## [TASK TO CARRY OUT]
All lines from the one with "Ba mươi ba vị Tổ Ấn" through the final line below are to be reproduced exactly; omit the others.

[INPUT MATERIAL Boundary: Start]

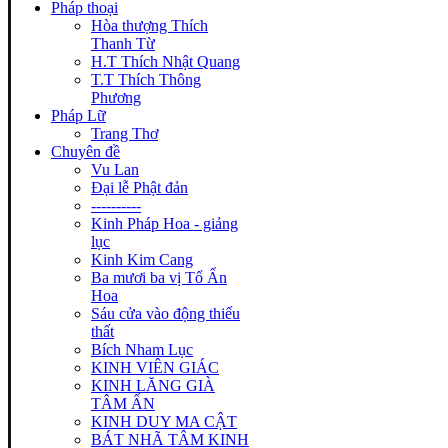
Pháp thoại
Hòa thượng Thích
Thanh Từ
H.T Thích Nhật Quang
T.T Thích Thông
Phương
Pháp Lữ
Trang Thơ
Chuyên đề
Vu Lan
Đại lễ Phật đản
----------
Kinh Pháp Hoa - giảng
lục
Kinh Kim Cang
Ba mươi ba vị Tổ Ấn
Hoa
Sáu cửa vào động thiếu
thất
Bích Nham Lục
KINH VIÊN GIÁC
KINH LĂNG GIÀ
TÂM ẤN
KINH DUY MA CẬT
BÁT NHÃ TÂM KINH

[INPUT MATERIAL Boundary: End]

## [WRITTEN REPLY]
Ba mươi ba vị Tổ Ấn
Hoa
Sáu cửa vào động thiếu
thất
Bích Nham Lục
KINH VIÊN GIÁC
KINH LĂNG GIÀ
TÂM ẤN
KINH DUY MA CẬT
BÁT NHÃ TÂM KINH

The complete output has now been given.